We knew that some patients might not return. We were comfortable if this should occur, as patients were provided with a wealth of information about the benefits of amplification, the limitations of the selected devices, and the next steps if they continued to experience hearing difficulties. Written information was provided to the patient at the initial selection-and-fitting appointment. Patients were urged to return in one year for reevaluation of their hearing. PSAP purchasers were provided a 30-day return period in order to keep consistent with hearing aid fittings in the Center. 

What Products Should You Offer?

If you decide to offer PSAPs in your practice, you will need to determine which specific products to offer. This was the most challenging of all of the decisions we made regarding the program. 

We reviewed articles evaluating PSAPs. Many of these articles made recommendations based on electroacoustic analysis and/or probe-mic measurements. We often did not agree with the authors’ assessments of good performance on probe mic measures. Some investigators only required the gain to be within 10 dB of NAL-NL2 prescriptive targets. Because we would not accept this as a good fit for our hearing aid fittings in the Center, we were uncomfortable accepting this for the PSAPs we would be dispensing. 

One study we reviewed simulated the OTC environment and investigated consumer reactions.
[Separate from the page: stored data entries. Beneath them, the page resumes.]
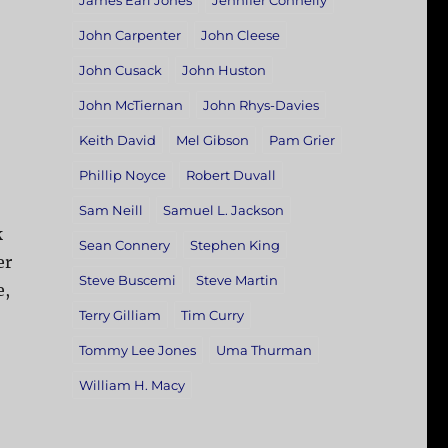
James Earl Jones
Jennifer Connelly
John Carpenter
John Cleese
John Cusack
John Huston
John McTiernan
John Rhys-Davies
Keith David
Mel Gibson
Pam Grier
Phillip Noyce
Robert Duvall
Sam Neill
Samuel L. Jackson
k
Sean Connery
Stephen King
er
Steve Buscemi
Steve Martin
e,
Terry Gilliam
Tim Curry
Tommy Lee Jones
Uma Thurman
William H. Macy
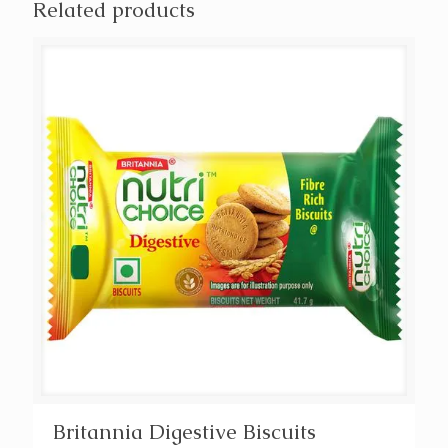
Related products
Britannia Digestive Biscuits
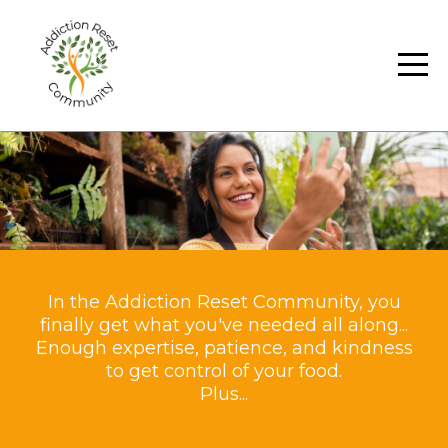
In the Addiction Reset Community, you
finally get what you've needed all along...
Enough expertise, patience, and kindness
to get control of your food.
Plus...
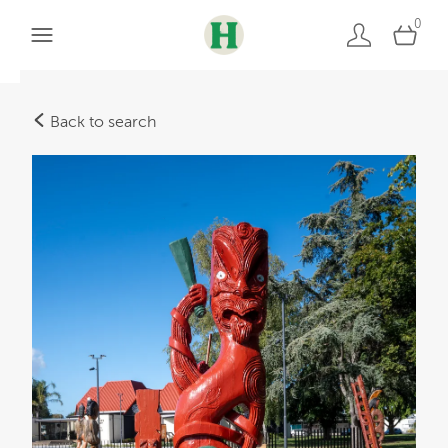
0
Back to search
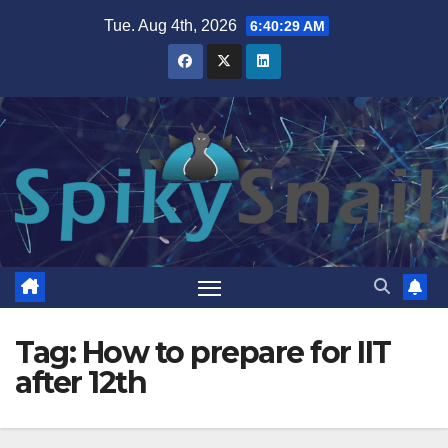
Skip
Tue. Aug 4th, 2026
6:40:30 AM
to
content
Tag:
How to prepare for IIT
after 12th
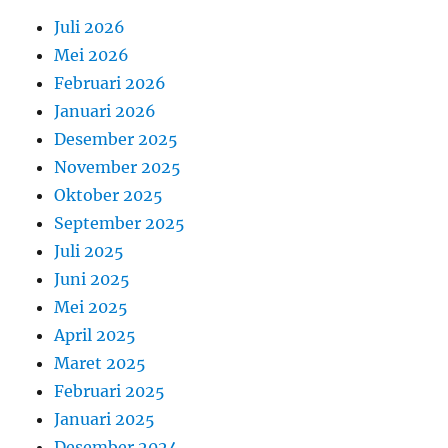
Juli 2026
Mei 2026
Februari 2026
Januari 2026
Desember 2025
November 2025
Oktober 2025
September 2025
Juli 2025
Juni 2025
Mei 2025
April 2025
Maret 2025
Februari 2025
Januari 2025
Desember 2024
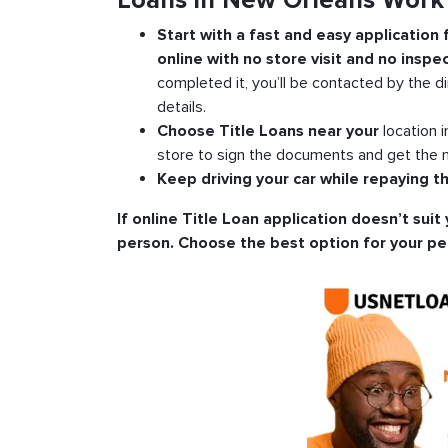
Loans in New Orleans Work
Start with a fast and easy application
online with no store visit and no inspec
completed it, you’ll be contacted by the di
details.
Choose Title Loans near your
location 
store to sign the documents and get the m
Keep driving your car while repaying th
If online Title Loan application doesn’t suit 
person. Choose the best option for your pe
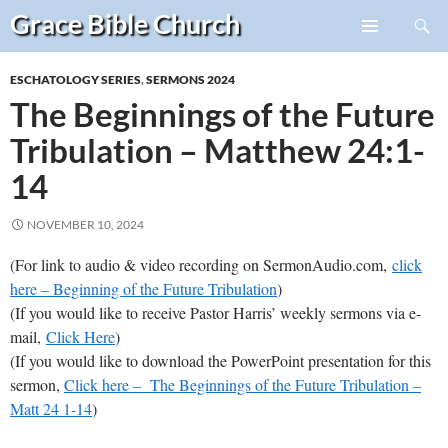
Search
Grace Bible
Church
Skip
PRIMARY
to
MENU
ESCHATOLOGY SERIES
,
SERMONS 2024
content
The Beginnings of the Future
Tribulation – Matthew 24:1-
14
NOVEMBER 10, 2024
(For link to audio & video recording on SermonAudio.com,
click
here – Beginning of the Future Tribulation
)
(If you would like to receive Pastor Harris’ weekly sermons via e-
mail,
Click Here
)
(If you would like to download the PowerPoint presentation for this
sermon,
Click here – The Beginnings of the Future Tribulation –
Matt 24 1-14
)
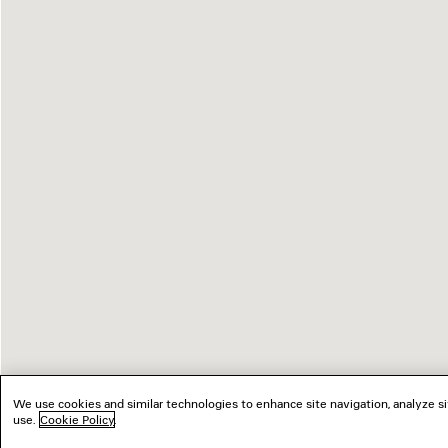
We use cookies and similar technologies to enhance site navigation, analyze si
use.
Cookie Policy
.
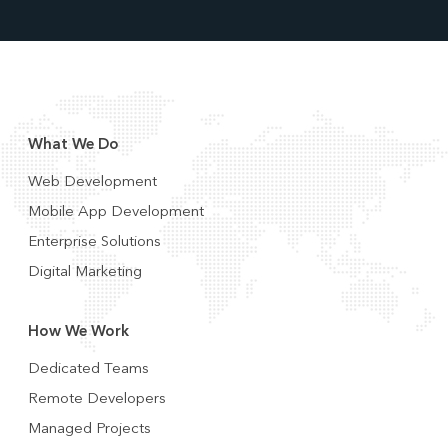
What We Do
Web Development
Mobile App Development
Enterprise Solutions
Digital Marketing
How We Work
Dedicated Teams
Remote Developers
Managed Projects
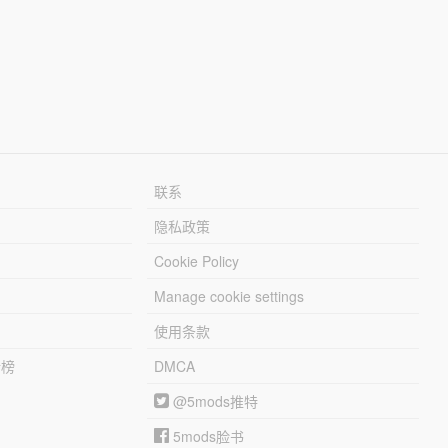
联系
隐私政策
Cookie Policy
Manage cookie settings
使用条款
行榜
DMCA
@5mods推特
5mods脸书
Much like the MarkeTrak IX results, the study found that patients did better with the PSAP products when they had professional guidance. 

If we were starting this project today, we would also consider the resource guide that Oaktree Products, Inc. offers online. Investigators working with Oaktree Products did a combination of subjective assessment, electroacoustic analysis, and verification with probe-mic measurements. They provide additional information online regarding their vetting process.

At our Center, we made decisions about the products we would offer based on three criteria: style/price, verification/electroacoustic analysis, and consumer ratings. We felt it was important to have different price points and styles to meet patient needs. 

We wanted to fit only the products that met what we considered to be acceptable targets for our hearing-instrument fittings. We chose to rate PSAP performance acceptable if the probe-mic measured gain was within 5 dB of NAL-NL2 targets. If we were unable to meet these targets, the patient was told that the product was not suitable. 

Finally, we also evaluated consumer ratings of the selected products. This was challenging, as not all products had consumer ratings. If a product met our other criteria, a lack of consumer ratings did not deter it from consideration for use in the clinic.

The Future of OTC Devices

As consumers continue to drive changes in health care, we must be ready to meet their needs when treating hearing loss. Although OTC hearing aids are not yet available, we know “business as usual” in audiology will not be enough. We must own the non-medical treatment of hearing loss. And, very soon, that will include managing OTC hearing devices. 

Embracing change in our profession is essential for its continued viability. While offering PSAPs in your practice may not be something you want or can pursue at this time, we will all need to be prepared for OTC hearing aids when the federal regulations are finalized. 

Our Center did not see a large uptake of PSAPs after we began offering this product line. Many patients who came to the Center with mild hearing loss, within our fitting criteria, pursued traditional amplification even after being offered PSAPs. We speculate that offering these less expensive products, while still including what we believe to be necessary professional services to maximize hearing health-care benefits, helped patients appreciate the value of professional audiology services.